Разум и природа - Бейтсон Грегори. Страница 22

Теперь мы наполним содержанием наше объяснение с помощью процесса, который американский логик Ч. С. Пирс (C. S. Pierce) назвал абдукцией, то есть найдем другие соответствующие явления и приведем доводы, что эти случаи также подчиняются нашему правилу и могут быть отображены на ту же тавтологию.

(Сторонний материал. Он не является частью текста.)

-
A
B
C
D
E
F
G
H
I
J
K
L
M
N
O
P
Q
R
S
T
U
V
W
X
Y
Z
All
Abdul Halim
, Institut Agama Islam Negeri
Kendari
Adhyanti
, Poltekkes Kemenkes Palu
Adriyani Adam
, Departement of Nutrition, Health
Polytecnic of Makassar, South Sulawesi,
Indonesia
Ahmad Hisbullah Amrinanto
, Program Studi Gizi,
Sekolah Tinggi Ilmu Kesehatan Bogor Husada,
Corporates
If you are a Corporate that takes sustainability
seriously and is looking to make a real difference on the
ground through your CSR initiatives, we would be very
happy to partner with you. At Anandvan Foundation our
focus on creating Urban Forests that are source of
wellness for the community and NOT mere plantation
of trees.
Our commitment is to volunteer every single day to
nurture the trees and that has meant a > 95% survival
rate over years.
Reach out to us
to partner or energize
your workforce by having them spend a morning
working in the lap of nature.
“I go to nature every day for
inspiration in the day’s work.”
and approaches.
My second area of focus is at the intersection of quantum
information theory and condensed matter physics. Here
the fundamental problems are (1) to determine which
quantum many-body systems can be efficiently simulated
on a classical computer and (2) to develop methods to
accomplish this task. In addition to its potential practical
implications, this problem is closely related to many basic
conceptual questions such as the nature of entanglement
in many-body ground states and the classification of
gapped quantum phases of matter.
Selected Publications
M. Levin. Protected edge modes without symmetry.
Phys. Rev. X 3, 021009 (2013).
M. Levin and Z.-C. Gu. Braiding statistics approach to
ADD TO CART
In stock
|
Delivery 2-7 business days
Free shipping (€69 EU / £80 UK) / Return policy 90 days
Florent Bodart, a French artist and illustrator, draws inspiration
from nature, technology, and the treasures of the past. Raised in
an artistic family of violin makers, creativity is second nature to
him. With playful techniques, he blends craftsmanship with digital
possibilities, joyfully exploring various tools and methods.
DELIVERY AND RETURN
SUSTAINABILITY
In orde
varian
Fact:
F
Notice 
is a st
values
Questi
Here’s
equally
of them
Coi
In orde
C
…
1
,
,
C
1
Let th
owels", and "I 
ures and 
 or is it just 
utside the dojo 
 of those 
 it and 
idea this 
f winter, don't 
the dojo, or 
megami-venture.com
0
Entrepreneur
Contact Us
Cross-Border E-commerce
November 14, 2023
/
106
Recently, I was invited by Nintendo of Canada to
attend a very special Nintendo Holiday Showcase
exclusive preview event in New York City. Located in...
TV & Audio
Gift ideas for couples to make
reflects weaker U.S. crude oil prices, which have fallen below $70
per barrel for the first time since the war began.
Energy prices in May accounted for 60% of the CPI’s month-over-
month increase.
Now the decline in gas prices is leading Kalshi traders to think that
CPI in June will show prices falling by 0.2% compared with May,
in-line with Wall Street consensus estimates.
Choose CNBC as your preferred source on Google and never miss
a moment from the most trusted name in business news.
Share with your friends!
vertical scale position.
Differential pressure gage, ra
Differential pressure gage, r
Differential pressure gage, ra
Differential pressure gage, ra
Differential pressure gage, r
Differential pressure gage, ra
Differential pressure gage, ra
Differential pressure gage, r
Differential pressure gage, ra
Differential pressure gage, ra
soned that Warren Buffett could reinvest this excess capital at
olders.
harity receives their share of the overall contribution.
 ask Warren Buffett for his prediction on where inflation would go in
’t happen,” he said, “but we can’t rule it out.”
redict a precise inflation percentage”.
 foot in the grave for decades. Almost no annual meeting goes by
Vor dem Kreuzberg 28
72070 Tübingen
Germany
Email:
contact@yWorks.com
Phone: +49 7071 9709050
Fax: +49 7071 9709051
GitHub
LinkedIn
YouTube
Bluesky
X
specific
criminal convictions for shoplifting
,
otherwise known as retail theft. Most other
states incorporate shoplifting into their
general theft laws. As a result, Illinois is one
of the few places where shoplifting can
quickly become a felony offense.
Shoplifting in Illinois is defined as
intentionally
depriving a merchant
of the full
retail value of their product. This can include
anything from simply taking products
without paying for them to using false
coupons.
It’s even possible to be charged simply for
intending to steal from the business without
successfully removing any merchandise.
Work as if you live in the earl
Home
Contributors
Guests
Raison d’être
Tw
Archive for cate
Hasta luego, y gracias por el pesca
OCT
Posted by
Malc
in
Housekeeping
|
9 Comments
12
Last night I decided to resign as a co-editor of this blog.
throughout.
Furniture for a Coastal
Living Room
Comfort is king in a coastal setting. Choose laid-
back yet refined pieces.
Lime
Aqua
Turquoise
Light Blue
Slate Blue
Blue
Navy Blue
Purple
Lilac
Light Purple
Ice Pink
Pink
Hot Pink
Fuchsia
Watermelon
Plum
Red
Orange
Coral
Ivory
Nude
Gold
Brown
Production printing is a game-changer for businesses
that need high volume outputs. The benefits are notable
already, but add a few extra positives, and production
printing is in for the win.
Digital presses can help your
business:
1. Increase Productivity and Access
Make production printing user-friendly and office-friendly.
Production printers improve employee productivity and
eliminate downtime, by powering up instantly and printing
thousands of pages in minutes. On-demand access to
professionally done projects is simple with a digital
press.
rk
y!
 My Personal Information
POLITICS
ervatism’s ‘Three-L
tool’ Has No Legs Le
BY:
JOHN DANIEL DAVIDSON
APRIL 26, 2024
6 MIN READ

Представьте, что вы – фотограф того старого времени, когда им приходилось набрасывать на голову черное покрывало. Вы смотрите в свой аппарат на стеклянную пластинку и видите на ней лицо человека, которого хотите снять. Между этим человеком и стеклянной пластинкой расположена линза. На пластинке вы увидите перевернутое изображение, с обращенными левой и правой сторонами, но лицо по-прежнему будет смотреть на вас. Если человек держит в правой руке какой-нибудь предмет, то на экране он по-прежнему будет держать его в правой руке, но сам повернется на 180 градусов.

Если теперь в передней стенке камеры вы проделаете отверстие и посмотрите через него на изображение на пластинке или на пленке, то увидите, что оно перевернуто вверх ногами. Подбородок окажется наверху. Левая сторона окажется справа, кроме того, человек теперь смотрит на самого себя. Вы совершили трехмерное отражение. Теперь вы снова видите его пространственное отражение.

Таким образом, объяснение сводится к построению тавтологии, внутренние связи которой обладают как можно большей очевидностью, и которая в конечном итоге никогда не может быть вполне удовлетворительной, ибо никто не знает, что обнаружится позднее.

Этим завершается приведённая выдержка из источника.